This is an external merge sort. Instead of arrays, we use three additional files for temporary storage.
A is our original file to be sorted, B, C, and D are the three additional files .
Here we start with an initial run of two numbers. And we never have to hold more that two numbers in memory.
Instead of starting with very short runs, usually a hybrid algorithm is used, where the initial pass will read many records into memory, do an internal sort to create a long run, and then distribute those long runs onto the output set. The step avoids many early passes. For example, an internal sort of 1024 records will save 9 passes. - wiki |
Pass 1. Merge pairs of records from A; writing two-record sublists alternately to C and D.
Say A contains 3,2,6,4,1,8,5,7.
Read the first pair of integers from A (3,2), write them into C in order (2,3)
Read the next pair of integers from A (6,4), write them into D in order (4,6)
Read the third pair of integers from A (1,8), write them into C in order (1,8)
Read the next pair of integers from A (5,7), write them into D in order (5,7)
At the end of this step,
C contains 2,3 1,8
D contains 4,6 5,7
Pass 2. Merge two-record sublists from C and D into four-record sublists; writing these alternately to A and B.
Merge (2,3) from C and (4,6) from D into A (2,3,4,6)
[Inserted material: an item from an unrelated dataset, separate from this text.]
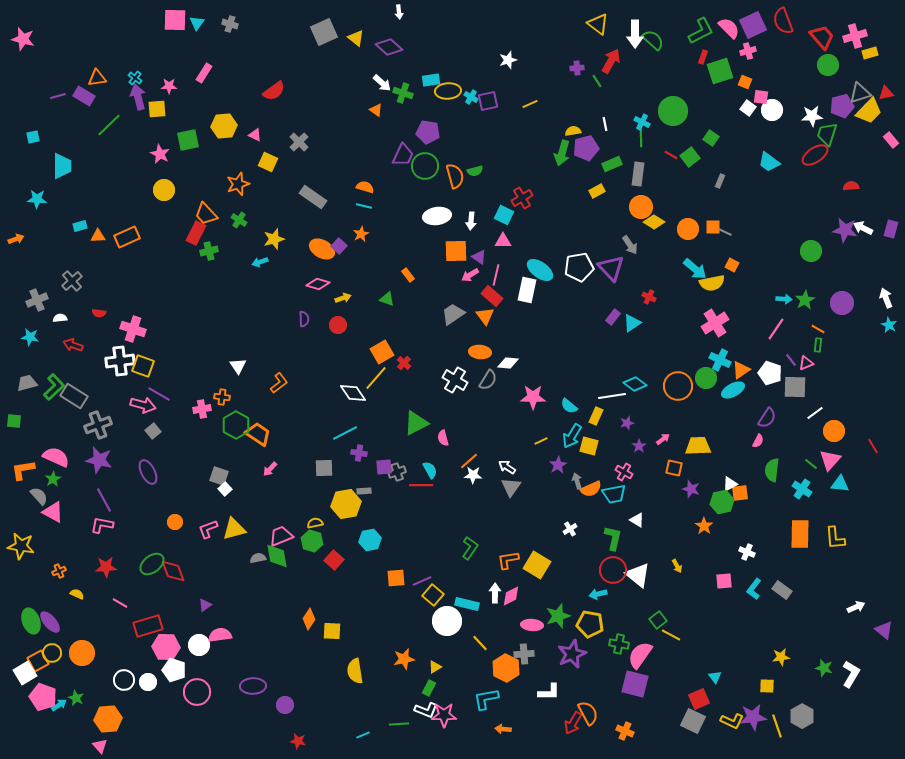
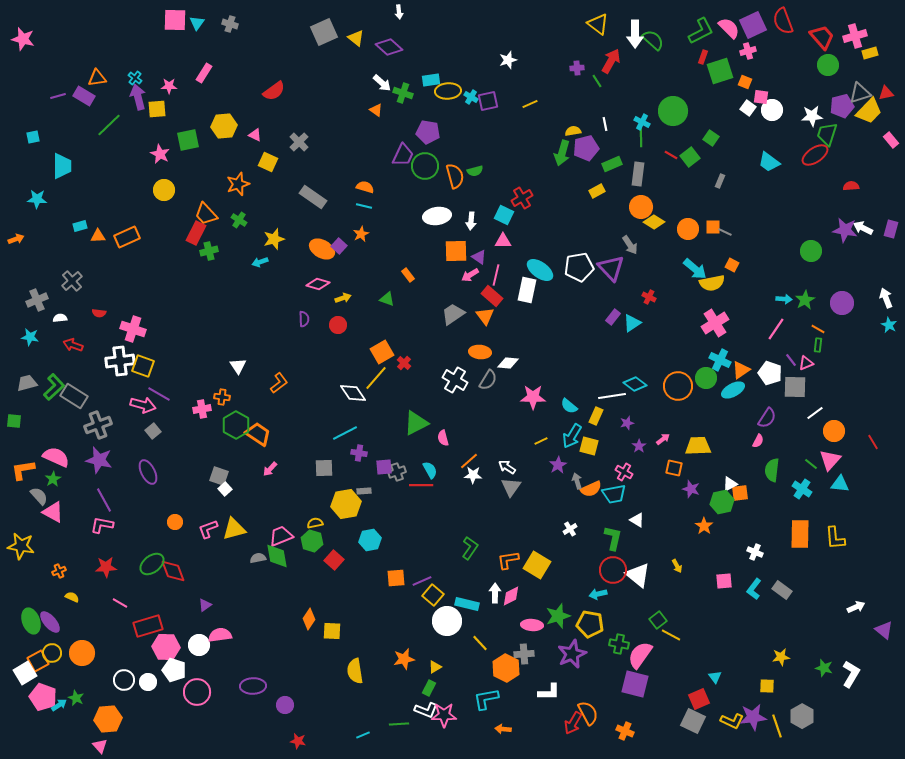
red line at (873, 446): moved 4 px up
white cross at (747, 552): moved 8 px right
yellow semicircle at (77, 594): moved 5 px left, 3 px down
Merge (1,8) from C and (5,7) from D into B (1,5,7,8)
Pass 3. Merge four-record sublists from A and B into eight-record sublists; writing these alternately to C and D
Merge (2,3,4,6) from A and (1,5,7,8) from B into C (1,2,3,4,5,6,7,8)
In this small example, we have only eight numbers and this merge completes the sort
If we had more numbers:
4. Repeat until you have one list containing all the data, sorted --- in log2(n) passes.